Matroid schemes and geometric posets

TL;DR

This paper introduces matroid schemes and geometric posets to generalize the combinatorial structures of hyperplane arrangements, extending classical matroid theory to abelian arrangements like toric and elliptic cases.

Contribution

It defines matroid schemes and geometric posets, establishing their equivalence and extending matroid concepts and the Tutte polynomial to abelian arrangements.

Findings

Geometric posets encode intersection data of abelian arrangements.

Matroid schemes generalize simple matroids for abelian arrangements.
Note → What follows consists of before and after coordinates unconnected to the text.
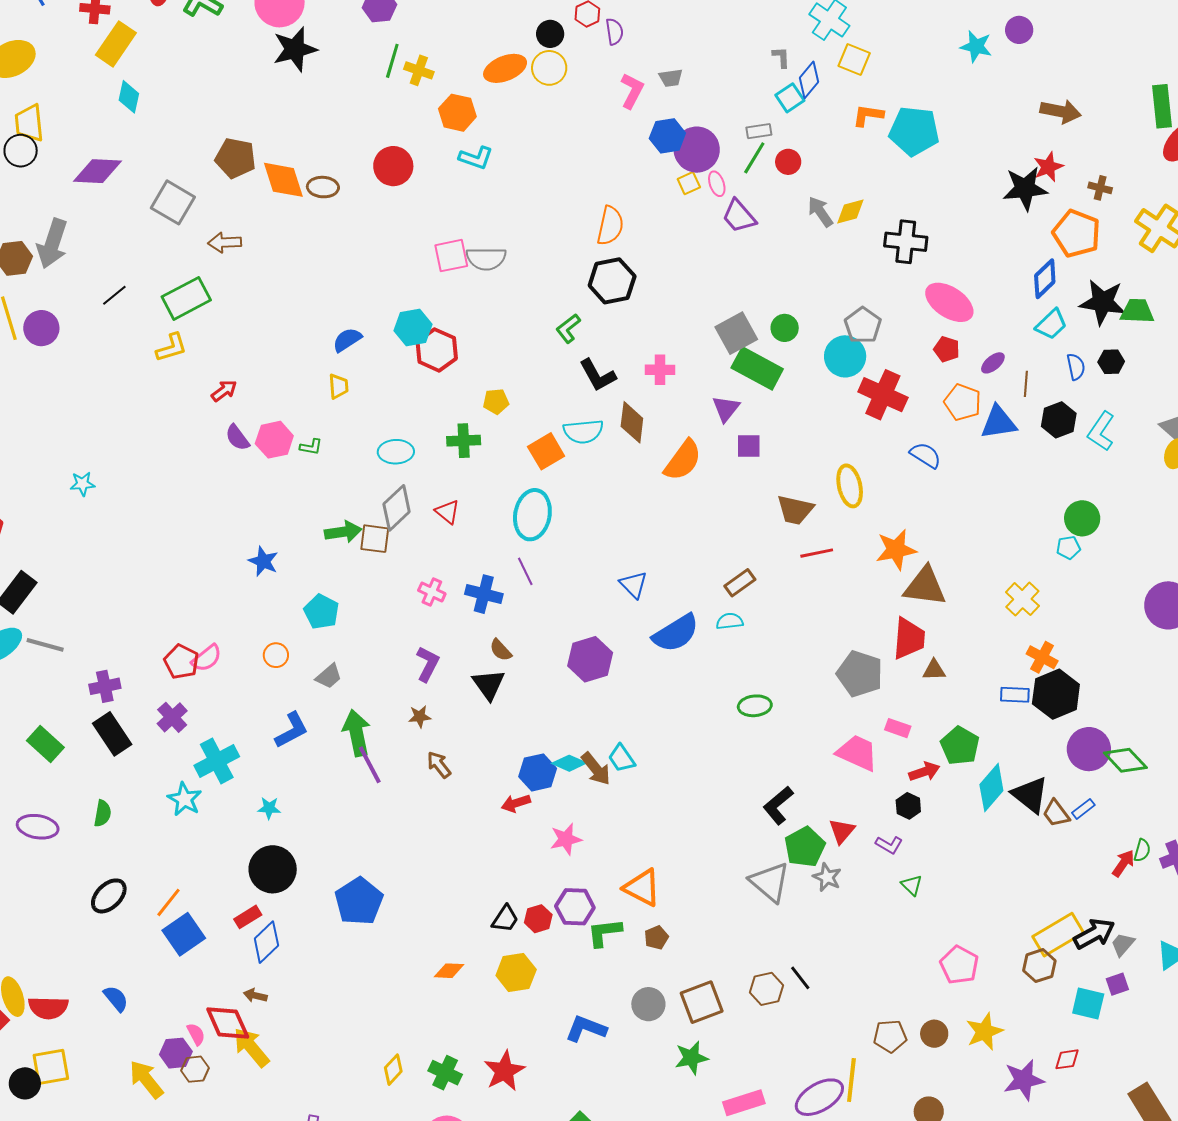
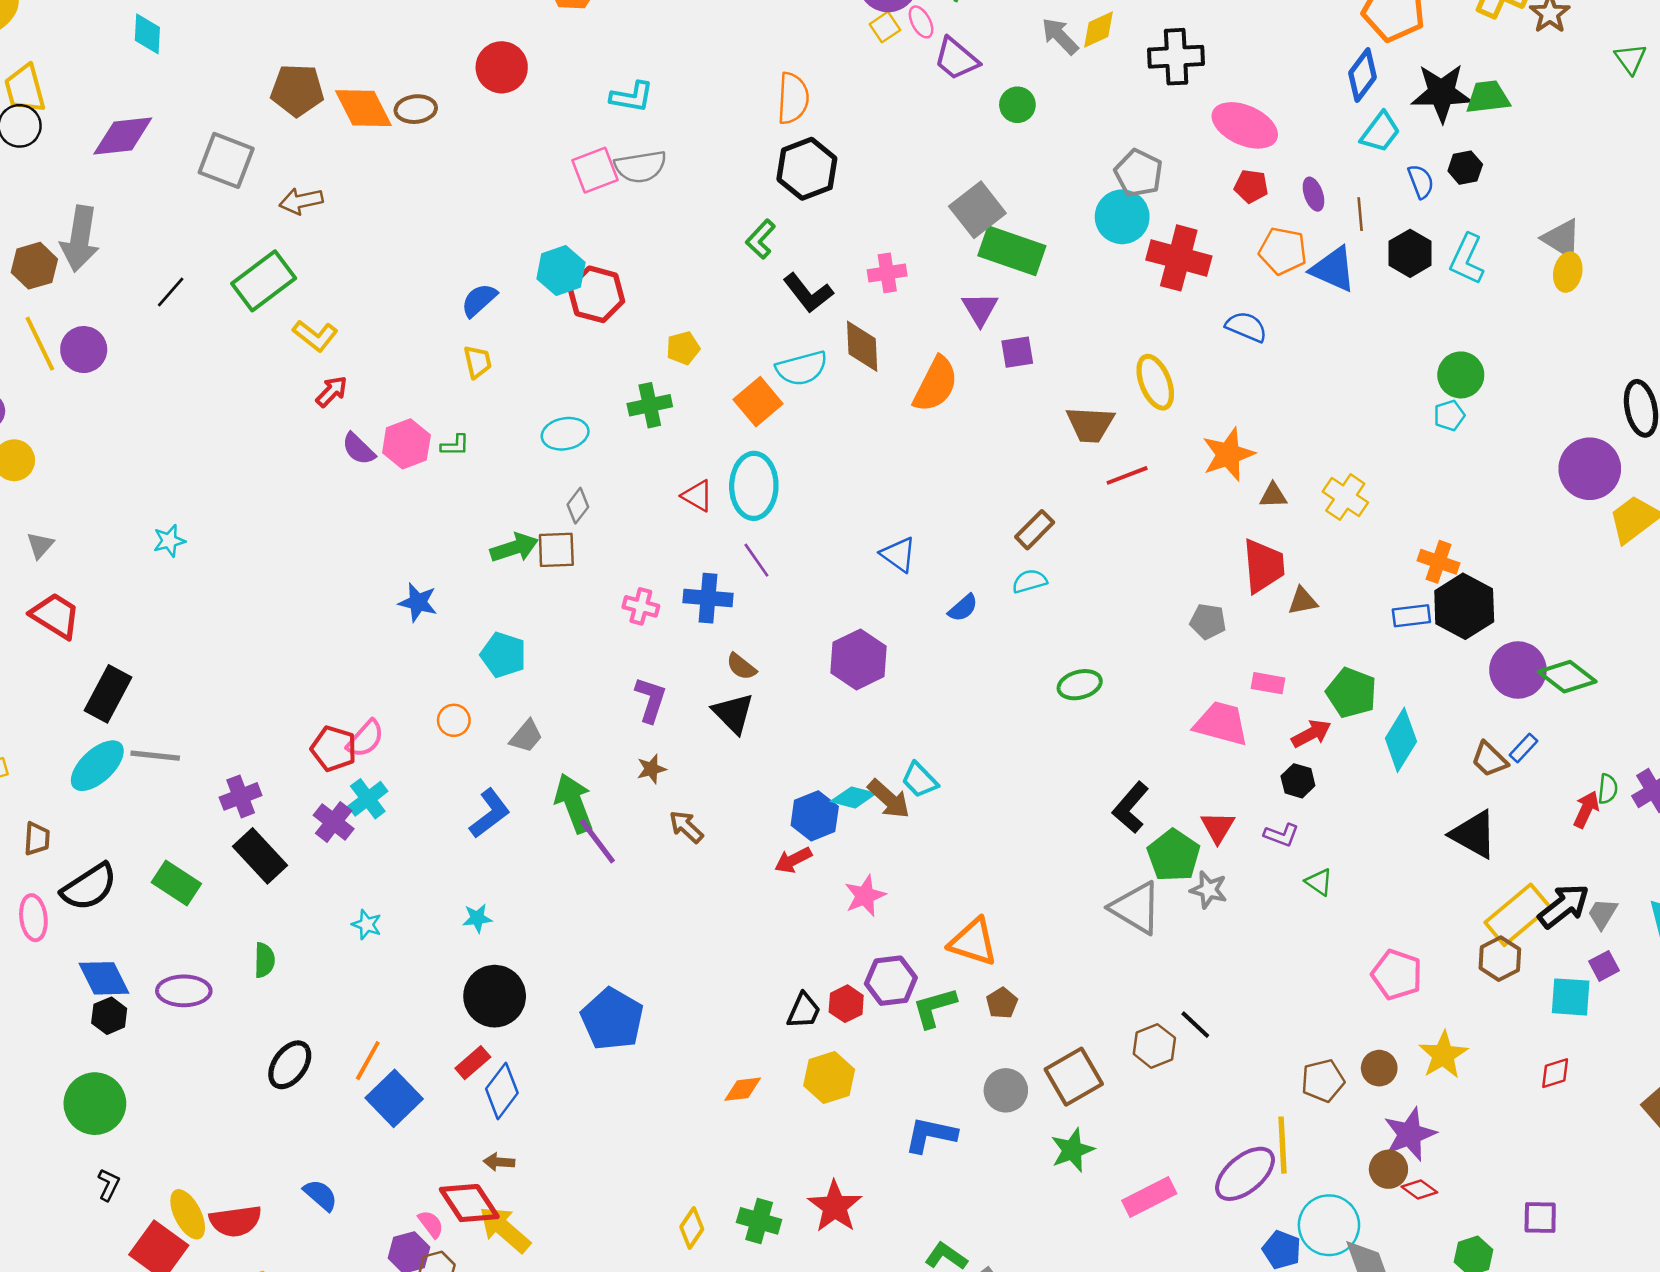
cyan L-shape: (476, 158) -> (632, 97), moved
green circle: (785, 328) -> (1017, 105), moved
yellow L-shape: (171, 348) -> (315, 336), moved, turned 64
purple ellipse: (993, 363) -> (1313, 194), turned -60
blue triangle: (999, 422) -> (1333, 269), turned 42
gray diamond: (397, 508) -> (578, 506), size x0.6
red triangle: (447, 512) -> (697, 496), moved
brown triangle: (925, 586) -> (1273, 495), size x0.5
yellow cross: (1022, 599) -> (1345, 497), moved
blue semicircle: (676, 633) -> (963, 608), size x0.5
gray pentagon: (860, 674) -> (1208, 621), size x0.6
cyan cross: (217, 761) -> (368, 799), moved, size x0.7
black triangle: (1030, 795) -> (1474, 834), moved
cyan star: (184, 799) -> (367, 925), size x0.7
purple star: (1024, 1080) -> (1410, 1134), moved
Tutte polynomial extended with deletion-contraction recurrence.

Abstract

The intersection data of a hyperplane arrangement is described by a geometric lattice, or equivalently a simple matroid. There is a rich interplay between this combinatorial structure and the topology of the arrangement complement. In this paper, we characterize the combinatorial structure underlying an abelian arrangement (such as a toric or elliptic arrangement) by defining a class of geometric posets and a generalization of matroids called matroid schemes. The intersection data of an abelian arrangement is encoded in a geometric poset, and we prove that a geometric poset is equivalent to a simple matroid scheme. We lay foundations for the theory of matroid schemes, discussing rank, flats, and independence. We also extend the definition of the Tutte polynomial to this setting and prove that it satisfies a deletion-contraction recurrence.